The first four horsemen were Farrell, bassist Eric Avery, drummer Stephen Perkins (still with them) and guitarist Dave Navarro, temporarily replaced for this tour by Josh Klinghoffer, who in turn replaced John Frusciante for ten years in Red Hot Chili Peppers.

Perry Farrell lives with Jane's Addiction.  This Saturday he will play for the first time at Lollapalooza Argentina.

Perry Farrell lives with Jane’s Addiction. This Saturday he will play for the first time at Lollapalooza Argentina.

Jane’s Addiction disbanded in 1991, but has returned several times from inactivity with or without a revamped cast. It looks more like a ghost than a band that today is defined by other parameters. “Measuring the health of a group –says Farrell- based on the release or not of a new album, is an old metric. I would say that today Jane’s Addiction is a very modern band”.

“In fact,” Avery chimes in, “I’d tell you that what defines Jane’s Addiction today is the music more than the people who play it. We are constantly working on new material and in Buenos Aires they will be able to hear some of it”.

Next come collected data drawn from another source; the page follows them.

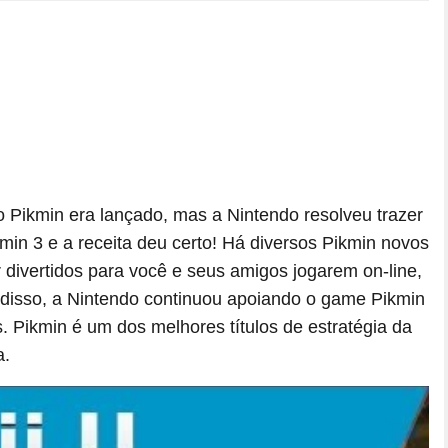
o Pikmin era lançado, mas a Nintendo resolveu trazer
kmin 3 e a receita deu certo! Há diversos Pikmin novos
r divertidos para você e seus amigos jogarem on-line,
 disso, a Nintendo continuou apoiando o game Pikmin
 Pikmin é um dos melhores títulos de estratégia da
a.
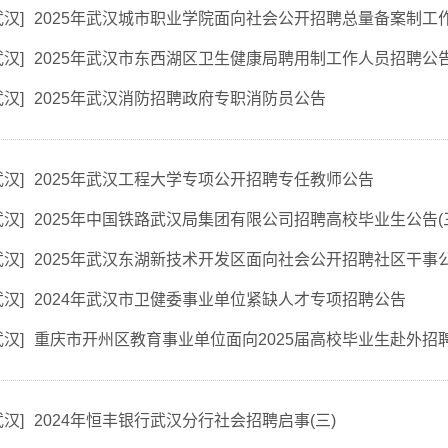
武汉
]
2025年武汉城市职业学院面向社会公开招聘总量备案制工
武汉
]
2025年武汉市东西湖区卫生健康局聘用制工作人员招聘公
武汉
]
2025年武汉消防招聘政府专职消防员公告
武汉
]
2025年武汉工程大学专项公开招聘专任教师公告
武汉
]
2025年中国铁路武汉局集团有限公司招聘高校毕业生公告(
武汉
]
2025年武汉东湖新技术开发区面向社会公开招聘社区干事
武汉
]
2024年武汉市卫健委事业单位紧缺人才专项招聘公告
武汉
]
重庆市开州区教育事业单位面向2025届高校毕业生赴外招
武汉
]
2024年恒丰银行武汉分行社会招聘启事(三)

“We are at the last point – resumes Farrell-; other days we laughed with Eric comparing the effects we use now on stage with the ones we used when we started. How little we had any idea what we were doing! From a technical point of view, we knew nothing.”

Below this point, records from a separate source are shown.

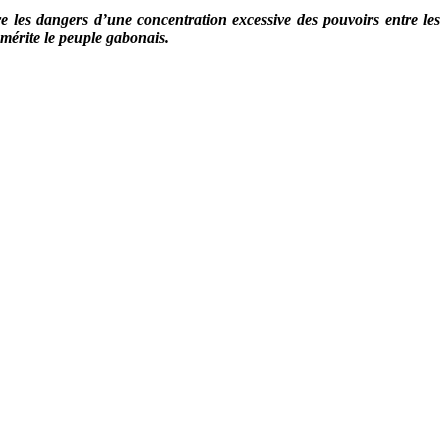
 les dangers d’une concentration excessive des pouvoirs entre les
e mérite le peuple gabonais.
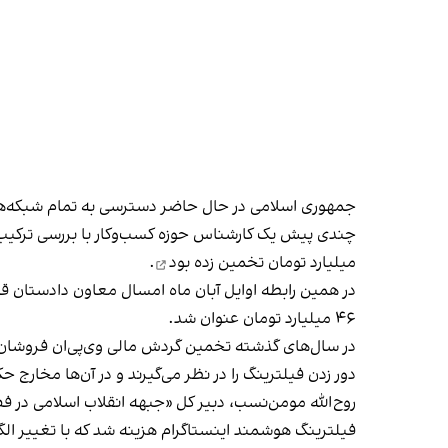
جمهوری اسلامی در حال حاضر دسترسی به تمام شبکه‌های 
میلیارد تومان
تخمین زده بود
.
۴۶ میلیارد تومان عنوان شد.
در سال‌های گذشته تخمین گردش مالی وی‌پی‌ان فروشان ا
دور زدن فیلترینگ را در نظر می‌گیرند و در آن‌ها مخارج
فیلترینگ هوشمند اینستاگرام هزینه شد که با تغییر الگ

Adds Perry: ‘Everything is different now; I remember back then going to a nearby pawn shop and buying things like a time delay camera to experiment with my voice. But what I bought the most were gadgets that looked nice, even if they didn’t’ I don’t know what they were for. I thought they would look good on stage. Now I have a console designed just for me and it shows how far the technology has come – they customize the effects for you.”


If art imitates nature, Perry Farrell thinks Jane’s Addiction may be related to literature. “Look at life as if you were about to write a novel. Basically we have three moments; the beginning, the middle and the end. We’re in the final act, which doesn’t mean we’re going to disappear: the final act is all the explosions.”

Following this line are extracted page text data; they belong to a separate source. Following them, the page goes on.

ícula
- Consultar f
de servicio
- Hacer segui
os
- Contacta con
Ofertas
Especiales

And he explains: “What do I mean by this? That in Jane’s Addiction, today, we can do what our heart tells us. We have no ties to big recorders or critical snobbery. It no longer defines us if we make a new album. Why this is looking at our career through the glasses of the industry, and we’ve really shattered those lenses, so now we have to proceed as artists, we do what our hearts tell us, and as an artist there is no greater freedom to express yourself however you want , whatever you want, that makes you unstoppable.

Charly García was the one who spoke of the waves, of the waters that come and go while he was already part of something bigger: the sea. It is from this point of view that Perry Farrell analyzes the current circumstances of music and says goodbye with a prediction. “No one takes into account the fact that the world has stood still for almost three years. People expected things to go back to the way they were before, but that can’t be the case. Now we have the feeling that the storm has passed, but if we look back a bit we can find that musicians have had almost three years to pick up their instruments and do new things.

He immediately expands: “The industrial idea of ​​finding someone with a nice ass, and putting a composer to write songs for a $70,000 video is already outdated. Today the music industry is organized like a silo, and we are not part of that silo called pop music. We’ve never liked getting a trophy for what we’ve done. My advice to new bands is not to put your heart into things that aren’t important.. What’s important? He’s making beautiful music that people can use as medicine for their soul.”

And he concludes: “We are at the point where everything is once again a great experiment, like democracy. During the pandemic, musicians have become scientists, and have experimented with their equipment, analog or digital. So in the next three years there will be a new explosion of musicians taking to the streets and we, the older ones, will be there to guide them. The next few years will be wonderful and maybe this time we can transform the world. I call this age the Message Age. And now we will be able to spread the message of peace, love and brotherhood like never before. It will be great”.